▸ **Work order**:
Lines containing the word "Operation": say how many there are in the listing, with only the number as the answer.

▸ **Dataset entries**:
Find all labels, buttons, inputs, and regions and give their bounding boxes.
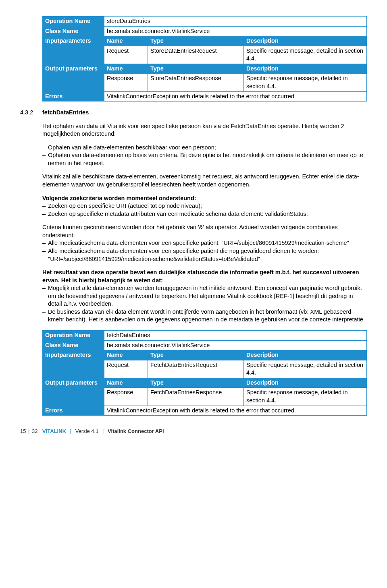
footer-version: Versie 4.1 (75, 428, 99, 434)
cell-in-type: StoreDataEntriesRequest (148, 46, 244, 64)
page-total: 32 (32, 428, 37, 434)
list-item: Alle medicatieschema data-elementen voor… (42, 247, 367, 263)
list-item: Mogelijk niet alle data-elementen worden… (42, 284, 367, 308)
cell-class-label: Class Name (43, 340, 104, 350)
cell-out-name: Response (104, 388, 148, 406)
footer-sep2: | (102, 428, 104, 434)
cell-errors-val: VitalinkConnectorException with details … (104, 91, 367, 101)
bullet-list-result: Mogelijk niet alle data-elementen worden… (42, 284, 367, 324)
paragraph-response: Vitalink zal alle beschikbare data-eleme… (42, 173, 367, 188)
cell-op-val: fetchDataEntries (104, 331, 367, 341)
cell-output-label: Output parameters (43, 378, 104, 406)
cell-errors-val: VitalinkConnectorException with details … (104, 406, 367, 416)
cell-op-val: storeDataEntries (104, 17, 367, 27)
cell-in-desc: Specific request message, detailed in se… (244, 46, 367, 64)
cell-desc-h2: Description (244, 64, 367, 74)
cell-input-label: Inputparameters (43, 350, 104, 378)
paragraph-intro: Het ophalen van data uit Vitalink voor e… (42, 122, 367, 138)
cell-class-label: Class Name (43, 26, 104, 36)
list-item: Ophalen van alle data-elementen beschikb… (42, 144, 367, 152)
list-item: De business data van elk data element wo… (42, 308, 367, 324)
cell-in-name: Request (104, 46, 148, 64)
cell-out-type: FetchDataEntriesResponse (148, 388, 244, 406)
cell-type-h: Type (148, 350, 244, 360)
section-number: 4.3.2 (20, 109, 42, 117)
section-title: fetchDataEntries (42, 109, 89, 116)
cell-out-name: Response (104, 74, 148, 91)
cell-desc-h2: Description (244, 378, 367, 388)
footer-doc: Vitalink Connector API (108, 428, 164, 434)
cell-type-h2: Type (148, 64, 244, 74)
cell-out-desc: Specific response message, detailed in s… (244, 388, 367, 406)
page-number: 15 (20, 428, 26, 434)
list-item: Zoeken op specifieke metadata attributen… (42, 210, 367, 218)
list-item: Alle medicatieschema data-elementen voor… (42, 239, 367, 247)
bullet-list-combinations: Alle medicatieschema data-elementen voor… (42, 239, 367, 263)
page-footer: 15 | 32 VITALINK | Versie 4.1 | Vitalink… (20, 428, 367, 435)
cell-output-label: Output parameters (43, 64, 104, 91)
cell-class-val: be.smals.safe.connector.VitalinkService (104, 340, 367, 350)
cell-class-val: be.smals.safe.connector.VitalinkService (104, 26, 367, 36)
cell-out-type: StoreDataEntriesResponse (148, 74, 244, 91)
cell-name-h2: Name (104, 378, 148, 388)
cell-op-label: Operation Name (43, 17, 104, 27)
cell-name-h: Name (104, 36, 148, 46)
list-item: Ophalen van data-elementen op basis van … (42, 151, 367, 167)
cell-type-h2: Type (148, 378, 244, 388)
cell-desc-h: Description (244, 350, 367, 360)
cell-input-label: Inputparameters (43, 36, 104, 64)
list-item: Zoeken op een specifieke URI (actueel to… (42, 202, 367, 210)
cell-name-h2: Name (104, 64, 148, 74)
api-table-fetch: Operation Name fetchDataEntries Class Na… (42, 330, 367, 416)
cell-desc-h: Description (244, 36, 367, 46)
cell-in-type: FetchDataEntriesRequest (148, 360, 244, 378)
paragraph-result-title: Het resultaat van deze operatie bevat ee… (42, 269, 367, 284)
bullet-list-criteria: Zoeken op een specifieke URI (actueel to… (42, 202, 367, 218)
paragraph-combinations: Criteria kunnen gecombineerd worden door… (42, 224, 367, 239)
bullet-list-options: Ophalen van alle data-elementen beschikb… (42, 144, 367, 168)
cell-type-h: Type (148, 36, 244, 46)
cell-errors-label: Errors (43, 406, 104, 416)
cell-in-name: Request (104, 360, 148, 378)
cell-out-desc: Specific response message, detailed in s… (244, 74, 367, 91)
cell-name-h: Name (104, 350, 148, 360)
cell-errors-label: Errors (43, 91, 104, 101)
cell-op-label: Operation Name (43, 331, 104, 341)
footer-sep: | (70, 428, 71, 434)
paragraph-criteria-title: Volgende zoekcriteria worden momenteel o… (42, 195, 367, 203)
page-sep: | (28, 428, 29, 434)
footer-brand: VITALINK (42, 428, 66, 434)
api-table-store: Operation Name storeDataEntries Class Na… (42, 16, 367, 101)
cell-in-desc: Specific request message, detailed in se… (244, 360, 367, 378)
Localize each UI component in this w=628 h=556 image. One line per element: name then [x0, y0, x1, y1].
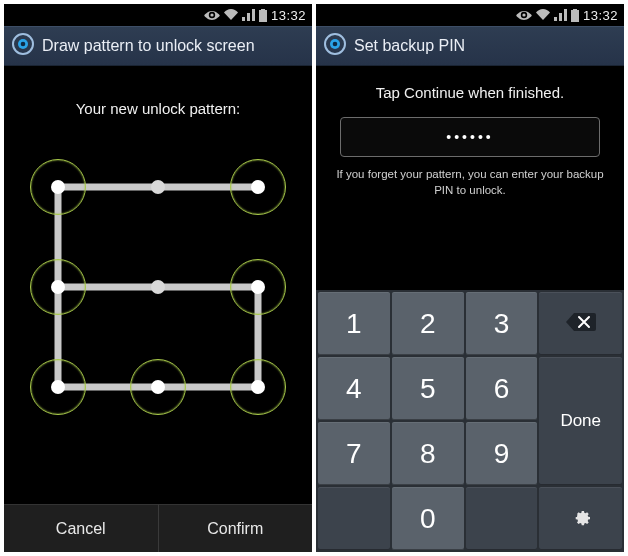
prompt-text: Your new unlock pattern: — [76, 100, 241, 117]
title-bar: Set backup PIN — [316, 26, 624, 66]
eye-icon — [516, 9, 532, 21]
pin-subtext: If you forget your pattern, you can ente… — [316, 167, 624, 198]
pattern-dot-3[interactable] — [51, 280, 65, 294]
key-settings[interactable] — [539, 487, 622, 550]
key-done[interactable]: Done — [539, 357, 622, 485]
key-7[interactable]: 7 — [318, 422, 390, 485]
battery-icon — [259, 9, 267, 22]
clock: 13:32 — [583, 8, 618, 23]
pattern-dot-6[interactable] — [51, 380, 65, 394]
key-6[interactable]: 6 — [466, 357, 538, 420]
key-9[interactable]: 9 — [466, 422, 538, 485]
confirm-button[interactable]: Confirm — [158, 504, 313, 552]
svg-point-0 — [210, 13, 213, 16]
settings-icon — [324, 33, 346, 59]
page-title: Set backup PIN — [354, 37, 465, 55]
svg-point-4 — [522, 13, 525, 16]
key-4[interactable]: 4 — [318, 357, 390, 420]
signal-icon — [242, 9, 255, 21]
settings-icon — [12, 33, 34, 59]
pattern-dot-2[interactable] — [251, 180, 265, 194]
clock: 13:32 — [271, 8, 306, 23]
gear-icon — [570, 503, 592, 535]
key-backspace[interactable] — [539, 292, 622, 355]
pattern-dot-0[interactable] — [51, 180, 65, 194]
key-1[interactable]: 1 — [318, 292, 390, 355]
title-bar: Draw pattern to unlock screen — [4, 26, 312, 66]
numeric-keypad: 1 2 3 4 5 6 Done 7 8 9 0 — [316, 290, 624, 552]
pattern-grid[interactable] — [28, 157, 288, 417]
pattern-dot-7[interactable] — [151, 380, 165, 394]
phone-right: 13:32 Set backup PIN Tap Continue when f… — [316, 4, 624, 552]
eye-icon — [204, 9, 220, 21]
wifi-icon — [536, 9, 550, 21]
pin-input[interactable]: •••••• — [340, 117, 600, 157]
prompt-text: Tap Continue when finished. — [376, 84, 564, 101]
pattern-dot-1[interactable] — [151, 180, 165, 194]
status-bar: 13:32 — [316, 4, 624, 26]
phone-left: 13:32 Draw pattern to unlock screen Your… — [4, 4, 312, 552]
key-blank — [318, 487, 390, 550]
key-3[interactable]: 3 — [466, 292, 538, 355]
battery-icon — [571, 9, 579, 22]
content-left: Your new unlock pattern: — [4, 66, 312, 504]
wifi-icon — [224, 9, 238, 21]
key-2[interactable]: 2 — [392, 292, 464, 355]
backspace-icon — [564, 308, 598, 340]
pattern-dot-8[interactable] — [251, 380, 265, 394]
content-right: Tap Continue when finished. •••••• If yo… — [316, 66, 624, 552]
svg-point-3 — [21, 42, 26, 47]
cancel-button[interactable]: Cancel — [4, 504, 158, 552]
key-5[interactable]: 5 — [392, 357, 464, 420]
key-blank-2 — [466, 487, 538, 550]
page-title: Draw pattern to unlock screen — [42, 37, 255, 55]
pattern-dot-5[interactable] — [251, 280, 265, 294]
key-0[interactable]: 0 — [392, 487, 464, 550]
key-8[interactable]: 8 — [392, 422, 464, 485]
svg-point-7 — [333, 42, 338, 47]
button-bar: Cancel Confirm — [4, 504, 312, 552]
signal-icon — [554, 9, 567, 21]
status-bar: 13:32 — [4, 4, 312, 26]
pattern-dot-4[interactable] — [151, 280, 165, 294]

▸ **Answer to this task**:
4